Mr. Leonard has noticed more market softness in fewer inquiries
and more rent flexibility in the past three to five weeks, but
he's unsure yet whether it's a pothole in the road to market
recovery or historical summer slowness.
Mr. McCubbin attributes
some of the southern Marin-Novato rent dichotomy to snarled
traffic on U.S. 101 that can add as much as 30 minutes to a
commute from Novato to southern Marin. Increasingly more
companies, especially those with many employees living in Sonoma
County, are saying they would rather set up shop in Novato than
southern Marin because of the traffic, he says. He hopes the
highway widening work currently under way between San Rafael and
Corte Madera and slated to wrap up in a year or two will bring
relief, similar to the impact of recent widening through Santa
Rosa.
"If [the widening] doesn't improve the situation, the
effects will be longer lasting than we're anticipating right
now," Mr. McCubbin says. He notes that persistent traffic
congestion could disrupt the historical migration of companies
from infancy in southern Marin to expansions northward to Sonoma
County.
Retail and industrial space in Marin remain tight, with vacancy
rates in the single digits.

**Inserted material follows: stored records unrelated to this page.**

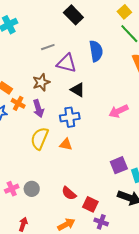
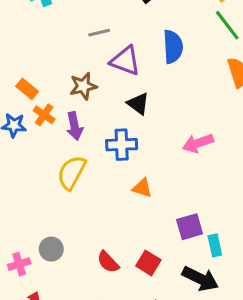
orange triangle: (66, 144) -> (142, 188), moved
pink cross: (12, 189) -> (19, 264), moved
red square: (90, 204) -> (148, 263), moved

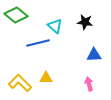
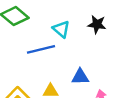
blue triangle: (94, 55) -> (80, 77), moved

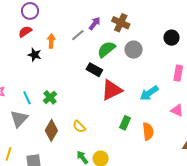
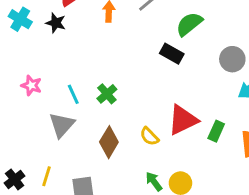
gray circle: (134, 50) -> (232, 59), moved
black star: (35, 55) -> (56, 23), moved
red triangle: (112, 90) -> (183, 120), moved

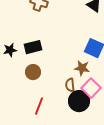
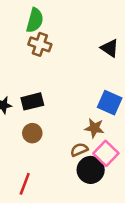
brown semicircle: (70, 85) -> (79, 150), turned 72
red line: (39, 106) -> (25, 184), moved

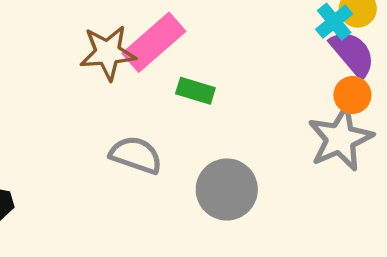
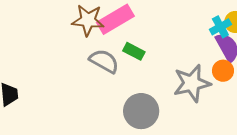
gray star: (340, 139) -> (192, 83), moved
gray semicircle: (136, 155) -> (104, 61), moved

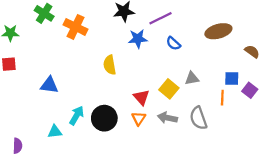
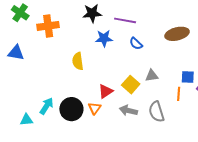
purple line: (161, 18) -> (125, 20), turned 35
orange cross: (76, 27) -> (48, 26), turned -35
blue triangle: (49, 85) -> (16, 53), moved
red triangle: (141, 97) -> (106, 91), turned 35
orange triangle: (139, 118) -> (94, 108), moved

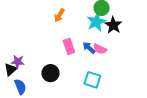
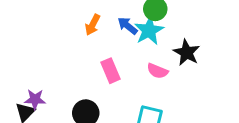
black star: (113, 25) -> (187, 53), moved
blue arrow: (89, 48) -> (127, 26), moved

Some relief is coming from Keenan/Lovewell
Ventures' 130,000sf commercial condominium project at the former
Fairchild Semiconductor site in north San Rafael. It is set to
have ground broken in July and space delivered early in 2004.
Mr. McCubbin, whose brokerage is marketing the project, says the
new project will not cannibalize the leasing market because of
the mix of warehouse, R&D, and office space.